(Photo: courtoisie)
GRANDS PRIX DU GÉNIE-CONSEIL. CATÉGORIE : ENVIRONNEMENT – Capter le gaz carbonique directement des cheminées industrielles, le purifier et l’utiliser pour nourrir des plantes en serre ? Une technologie novatrice développée par CO2 Solutions qui avait mandaté la firme de génie-conseil BBA pour concevoir et construire ce premier «poumon industriel», inauguré à Saint-Félicien en janvier 2019.
Une avancée incroyable pour ce procédé élaboré il y a une vingtaine d’années dans les laboratoires de C02 Solutions. «Dans le passé, les projets de capture de CO2 permettaient de récupérer le gaz pour l’enfouir sous la terre ou dans la mer. S’il existe quelques projets de recherche pour réutiliser ce gaz, ils sont encore rares», estime Lyne Ricard, ingénieure et directrice, Pétrole, gaz et biocarburants chez BBA.
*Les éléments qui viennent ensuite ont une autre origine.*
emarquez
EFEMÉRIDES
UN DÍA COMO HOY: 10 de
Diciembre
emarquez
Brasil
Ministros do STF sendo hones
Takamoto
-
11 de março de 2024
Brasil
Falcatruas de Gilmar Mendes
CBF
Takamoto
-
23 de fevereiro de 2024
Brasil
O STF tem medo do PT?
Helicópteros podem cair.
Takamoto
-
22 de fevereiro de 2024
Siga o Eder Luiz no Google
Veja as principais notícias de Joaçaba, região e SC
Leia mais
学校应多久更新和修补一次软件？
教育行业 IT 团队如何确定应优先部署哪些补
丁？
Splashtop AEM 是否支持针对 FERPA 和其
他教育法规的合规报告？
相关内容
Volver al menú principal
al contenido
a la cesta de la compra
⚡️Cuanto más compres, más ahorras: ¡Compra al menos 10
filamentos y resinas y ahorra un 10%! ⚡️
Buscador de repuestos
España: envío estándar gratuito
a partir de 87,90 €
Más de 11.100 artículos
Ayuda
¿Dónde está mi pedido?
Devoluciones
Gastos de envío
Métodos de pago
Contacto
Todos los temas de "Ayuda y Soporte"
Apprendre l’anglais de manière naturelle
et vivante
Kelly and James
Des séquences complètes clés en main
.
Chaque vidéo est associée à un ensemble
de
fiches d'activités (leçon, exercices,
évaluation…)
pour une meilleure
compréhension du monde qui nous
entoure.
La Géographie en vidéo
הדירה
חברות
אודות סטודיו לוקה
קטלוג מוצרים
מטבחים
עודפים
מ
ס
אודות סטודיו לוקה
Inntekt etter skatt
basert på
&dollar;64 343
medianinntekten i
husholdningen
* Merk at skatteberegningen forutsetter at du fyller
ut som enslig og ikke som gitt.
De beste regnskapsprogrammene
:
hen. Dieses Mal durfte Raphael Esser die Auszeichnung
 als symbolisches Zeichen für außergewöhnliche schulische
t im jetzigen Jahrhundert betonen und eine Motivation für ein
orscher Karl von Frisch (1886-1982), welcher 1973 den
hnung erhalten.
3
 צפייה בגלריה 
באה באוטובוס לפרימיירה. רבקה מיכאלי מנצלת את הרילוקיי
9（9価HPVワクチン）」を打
Rare, mais prometteur, puisqu’à Saint-Félicien, cette technologie permet de capter les émissions de CO2 directement des cheminées industrielles de l’usine de pâtes et papiers de Produits forestiers Résolu (PFR). Les émanations sont ensuite purifiées. Le gaz carbonique est ensuite propulsé dans l’air des Serres Toundra pour favoriser la croissance de ses plants de concombres.
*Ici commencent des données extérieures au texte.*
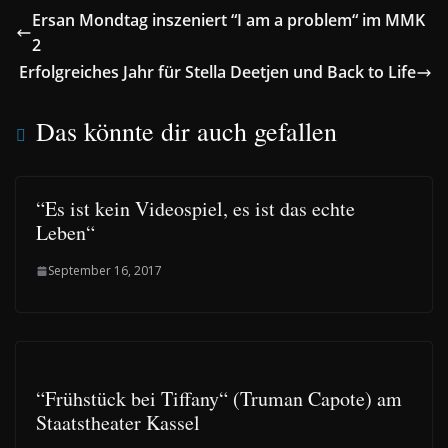
Ersan Mondtag inszeniert “I am a problem“ im MMK
2
Erfolgreiches Jahr für Stella Deetjen und Back to Life
Das könnte dir auch gefallen
“Es ist kein Videospiel, es ist das echte
Leben“
September 16, 2017
“Frühstück bei Tiffany“ (Truman Capote) am
Staatstheater Kassel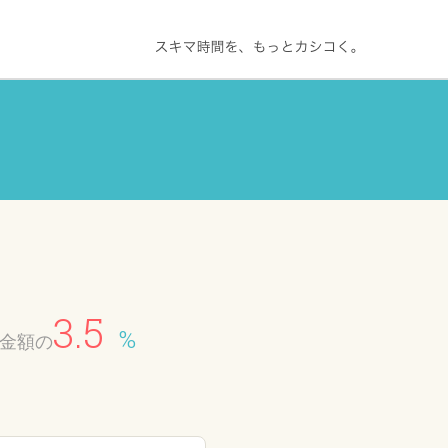
3.5
%
金額の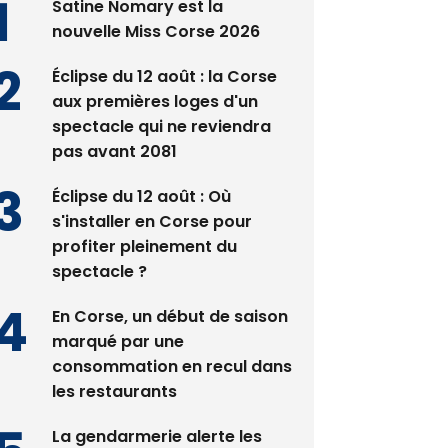
Satine Nomary est la
nouvelle Miss Corse 2026
Éclipse du 12 août : la Corse
aux premières loges d'un
spectacle qui ne reviendra
pas avant 2081
Éclipse du 12 août : Où
s'installer en Corse pour
profiter pleinement du
spectacle ?
En Corse, un début de saison
marqué par une
consommation en recul dans
les restaurants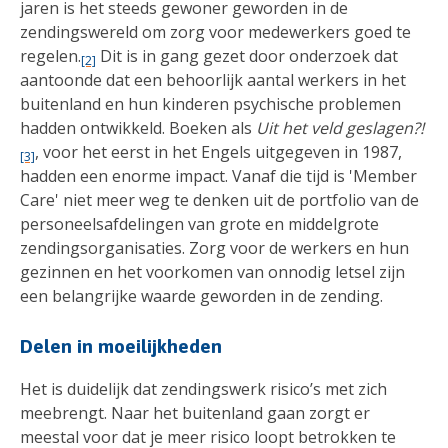
jaren is het steeds gewoner geworden in de
zendingswereld om zorg voor medewerkers goed te
regelen.
Dit is in gang gezet door onderzoek dat
[2]
aantoonde dat een behoorlijk aantal werkers in het
buitenland en hun kinderen psychische problemen
hadden ontwikkeld. Boeken als
Uit het veld geslagen?!
, voor het eerst in het Engels uitgegeven in 1987,
[3]
hadden een enorme impact. Vanaf die tijd is 'Member
Care' niet meer weg te denken uit de portfolio van de
personeelsafdelingen van grote en middelgrote
zendingsorganisaties. Zorg voor de werkers en hun
gezinnen en het voorkomen van onnodig letsel zijn
een belangrijke waarde geworden in de zending.
Delen in moeilijkheden
Het is duidelijk dat zendingswerk risico’s met zich
meebrengt. Naar het buitenland gaan zorgt er
meestal voor dat je meer risico loopt betrokken te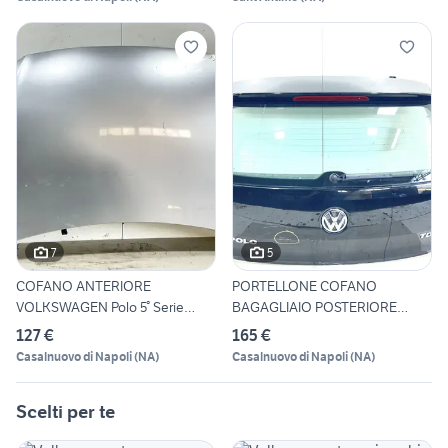
7
5
COFANO ANTERIORE
PORTELLONE COFANO
VOLKSWAGEN Polo 5° Serie
BAGAGLIAIO POSTERIORE
6R08230
COMPLETO V
127 €
165 €
Casalnuovo di Napoli
(
NA
)
Casalnuovo di Napoli
(
NA
)
Scelti per te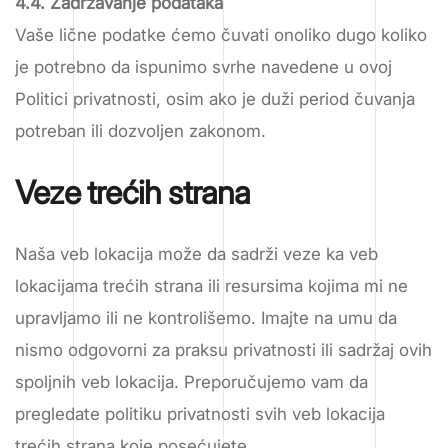
4.4. Zadržavanje podataka
Vaše lične podatke ćemo čuvati onoliko dugo koliko
je potrebno da ispunimo svrhe navedene u ovoj
Politici privatnosti, osim ako je duži period čuvanja
potreban ili dozvoljen zakonom.
Veze trećih strana
Naša veb lokacija može da sadrži veze ka veb
lokacijama trećih strana ili resursima kojima mi ne
upravljamo ili ne kontrolišemo. Imajte na umu da
nismo odgovorni za praksu privatnosti ili sadržaj ovih
spoljnih veb lokacija. Preporučujemo vam da
pregledate politiku privatnosti svih veb lokacija
trećih strana koje posećujete.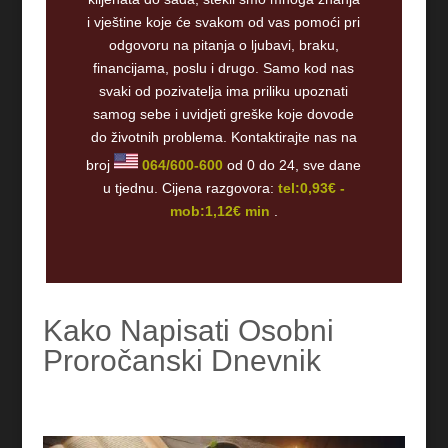
i vještine koje će svakom od vas pomoći pri
odgovoru na pitanja o ljubavi, braku,
financijama, poslu i drugo. Samo kod nas
svaki od pozivatelja ima priliku upoznati
samog sebe i uvidjeti greške koje dovode
do životnih problema. Kontaktirajte nas na
broj
064/600-600
od 0 do 24, sve dane
u tjednu. Cijena razgovora:
tel:0,93€ -
mob:1,12€ min
.
Kako Napisati Osobni
Proročanski Dnevnik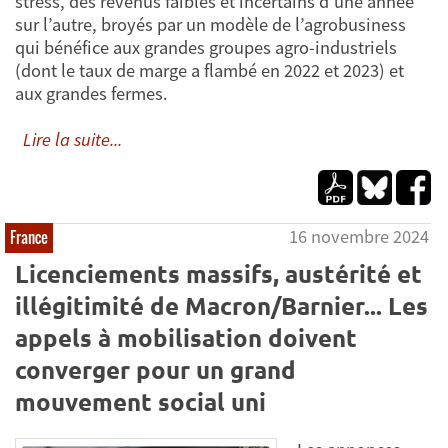
stress, des revenus faibles et incertains d’une année
sur l’autre, broyés par un modèle de l’agrobusiness
qui bénéfice aux grandes groupes agro-industriels
(dont le taux de marge a flambé en 2022 et 2023) et
aux grandes fermes.
Lire la suite...
16 novembre 2024
France
Licenciements massifs, austérité et
illégitimité de Macron/Barnier... Les
appels à mobilisation doivent
converger pour un grand
mouvement social uni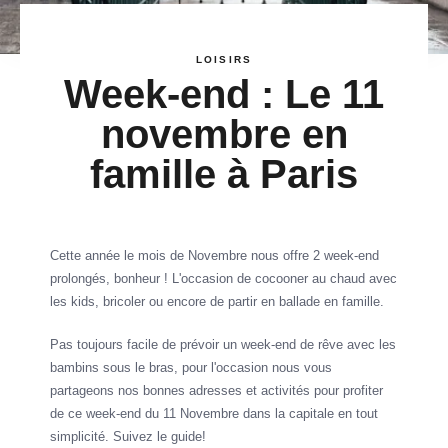
LOISIRS
Week-end : Le 11
novembre en
famille à Paris
Cette année le mois de Novembre nous offre 2 week-end
prolongés, bonheur ! L'occasion de cocooner au chaud avec
les kids, bricoler ou encore de partir en ballade en famille.
Pas toujours facile de prévoir un week-end de rêve avec les
bambins sous le bras, pour l'occasion nous vous
partageons nos bonnes adresses et activités pour profiter
de ce week-end du 11 Novembre dans la capitale en tout
simplicité. Suivez le guide!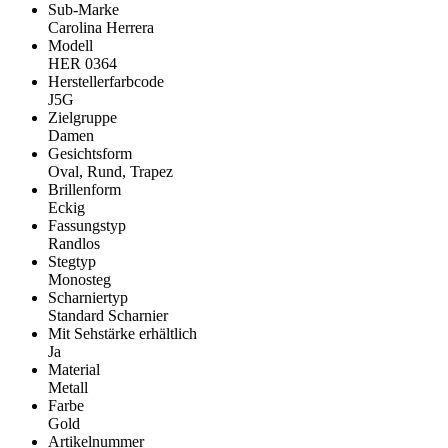
Sub-Marke
Carolina Herrera
Modell
HER 0364
Herstellerfarbcode
J5G
Zielgruppe
Damen
Gesichtsform
Oval, Rund, Trapez
Brillenform
Eckig
Fassungstyp
Randlos
Stegtyp
Monosteg
Scharniertyp
Standard Scharnier
Mit Sehstärke erhältlich
Ja
Material
Metall
Farbe
Gold
Artikelnummer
«Le CO2 sert de nourriture aux plantes. La plupart des serres vont faire brûler du gaz pour en injecter dans l’air», explique Mme Ricard. Le projet, lauréat du Grand Prix du génie-conseil québécois 2019 dans la catégorie Environnement, fait donc d’une pierre, deux coups. Il permet à PFR de réduire ses émissions et aux Serres Toundra de cesser de brûler du méthane pour produire du dioxyde de carbone.
Un défi pour la firme BBA, qui devait rendre opérationnelle la solution découverte par CO2 Solutions. «Ce qui était hors des sentiers battus, puisque le procédé utilise un enzyme, ce qui repousse les limites du génie conventionnel», soutient l’ingénieure. En effet, intégrer un composant «semi-vivant» à un procédé chimique se révèle une opération délicate. BBA devait donc concevoir des équipements qui offrent les conditions permettant de maximiser la durée de vie de ces enzymes.
Qui plus est, pas question d’augmenter l’utilisation d’énergie ou d’eau pour réussir le tout, ce qui aurait été à l’encontre de la philosophie du projet. «C’était loin d’être simple de trouver de l’énergie dans une usine déjà efficace, mentionne Mme Ricard. Il a vraiment fallu se montrer très créatifs pour aller chercher la moindre trace d’énergie résiduelle, de sources parfois même intermittentes, pour y arriver.»
Lorsqu’elles fonctionneront à plein rendement, les installations de Saint-Félicien permettront de capter près de 30 tonnes de CO2 par jour, ce qui équivaut aux émissions que produiraient 1 750 automobiles si elles parcouraient chacune une fois le tour de la Terre… Mme Ricard estime aussi que ce projet pourrait paver la voie à d’autres du genre, alors que l’idée de donner une deuxième vie aux émissions de GES n’en est encore qu’à ses balbutiements. Une histoire à suivre.